ANNAPOLIS — The General Assembly is working to finalize a set of income-tax increases in the session’s final days, but that’s not the only tax talk going on in the state capital.

Senate President Thomas V. Mike Miller Jr. said Wednesday that he is open to reviving a much-maligned proposal to raise the state’s gas tax and could push for an increase before the assembly’s scheduled adjournment Monday.

The proposal was put forward in February by Gov. Martin O’Malley as a way to fund road and transit improvements, but it has appeared for weeks to be a long-shot because of resistance from legislators and the public dealing with rising gas prices.

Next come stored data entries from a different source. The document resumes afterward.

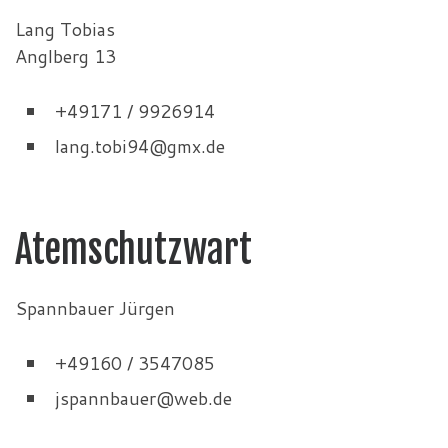
Lang Tobias
Anglberg 13
+49171 / 9926914
lang.tobi94@gmx.de
Atemschutzwart
Spannbauer Jürgen
+49160 / 3547085
jspannbauer@web.de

Mr. Miller, Prince George’s Democrat, said that he is uncertain whether there will be enough votes to pass an increase in either chamber, but that he thinks new revenue is desperately needed for infrastructure. He said he will push for it this session or possibly in a special session later this year.

“It doesn’t poll well. It never will poll well,” he said. “But it’s not about a popularity contest, it’s about trying to do right by the people in the state.”

Mr. O’Malley, a Democrat, is also holding out hope for an additional tax to raise money for roads and infrastructure and has in recent days floated a possible 1 cent increase on the sales tax as an alternative to raising the gas tax.

While both proposals appear to face long odds this session, the assembly is putting the finishing touches on a budget package that already will include income-tax increases.

The Senate and House are expected to resume work Thursday on finalizing the state’s $35.9 billion spending plan, but the chambers remain especially far apart on exactly how to raise state income taxes.

A conference committee is tentatively scheduled to pick up negotiations Thursday after canceling discussion on Tuesday and Wednesday because the sides were so far apart.

The Senate is pushing for a tax-rate increase on virtually all taxpayers, while the House wants to limit increases to single residents earning $100,000 or more and couples making $150,000 and up.

House members say their proposal is fairer to low-income and middle-class residents struggling to get by, while Senate members say their plan would raise more revenue and trim the state’s structural deficit by asking most taxpayers to pay their fair share.

“I’m fine with saying that the rich, by being rich, are going to pay more,” said Sen. Richard S. Madaleno Jr., Montgomery Democrat. “But we need a fair and balanced approach that says everyone benefits, everyone has a stake and everyone should share in the responsibility.”

Mr. Madaleno said the competing tax proposals are the main stumbling block remaining as House and Senate negotiators try to hammer out a final budget by Monday.

While Democrats, who are in the majority, say their goal is to better fund education and public services, both chambers’ plans have been scorned by Republicans, who say the state should work to keep year-to-year spending flat.

“Marylanders don’t want higher taxes,” said Delegate Glen Glass, Harford Republican. “Level funding would have been a good way to go, but increasing the budget is an economy killer.”